**What to do**.
Could the records be returned exactly, with the pictures left out?

(Recorded data)

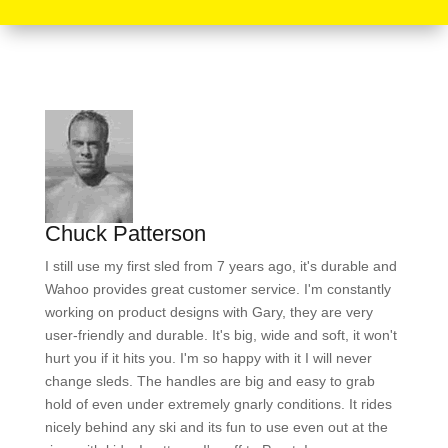
Chuck Patterson
I still use my first sled from 7 years ago, it's durable and
Wahoo provides great customer service. I'm constantly
working on product designs with Gary, they are very
user-friendly and durable. It's big, wide and soft, it won't
hurt you if it hits you. I'm so happy with it I will never
change sleds. The handles are big and easy to grab
hold of even under extremely gnarly conditions. It rides
nicely behind any ski and its fun to use even out at the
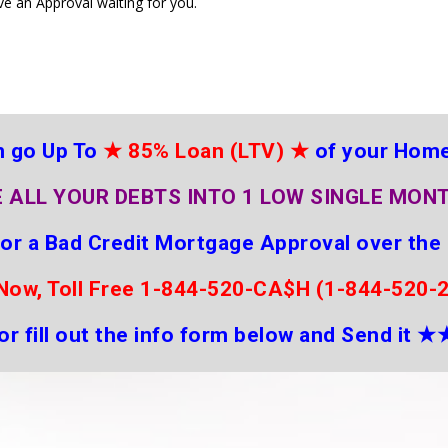
ve an Approval waiting for you.
 go Up To
★
85% Loan (LTV)
★
of your Hom
 ALL YOUR DEBTS INTO 1 LOW SINGLE MON
for a Bad Credit Mortgage Approval over the
 Now, Toll Free 1-844-520-CA$H (1-844-520-
or fill out the info form below and Send it
★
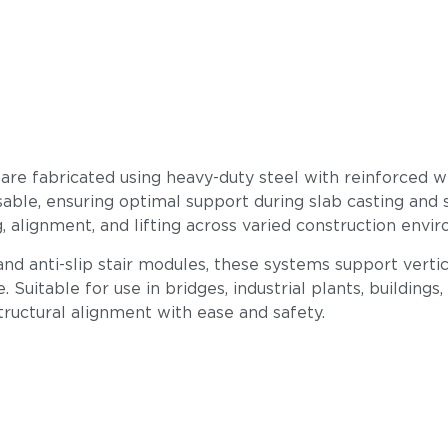
are fabricated using heavy-duty steel with reinforced 
able, ensuring optimal support during slab casting and 
, alignment, and lifting across varied construction envi
 and anti-slip stair modules, these systems support verti
re. Suitable for use in bridges, industrial plants, build
structural alignment with ease and safety.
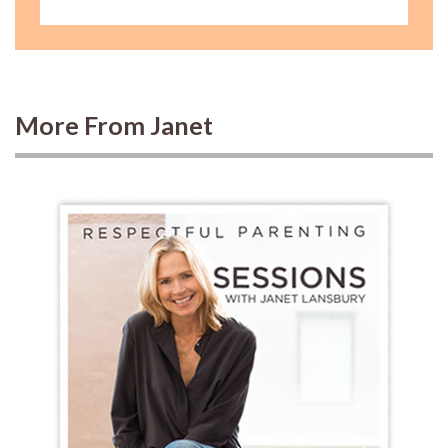
More From Janet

**Response to this exercise**.
Chuck Patterson
I still use my first sled from 7 years ago, it's durable and
Wahoo provides great customer service. I'm constantly
working on product designs with Gary, they are very
user-friendly and durable. It's big, wide and soft, it won't
hurt you if it hits you. I'm so happy with it I will never
change sleds. The handles are big and easy to grab
hold of even under extremely gnarly conditions. It rides
nicely behind any ski and its fun to use even out at the
ve an Approval waiting for you.
 go Up To
★
85% Loan (LTV)
★
of your Hom
 ALL YOUR DEBTS INTO 1 LOW SINGLE MON
for a Bad Credit Mortgage Approval over the
 Now, Toll Free 1-844-520-CA$H (1-844-520-
or fill out the info form below and Send it
★
are fabricated using heavy-duty steel with reinforced 
able, ensuring optimal support during slab casting and 
, alignment, and lifting across varied construction envi
 and anti-slip stair modules, these systems support verti
re. Suitable for use in bridges, industrial plants, build
structural alignment with ease and safety.
More From Janet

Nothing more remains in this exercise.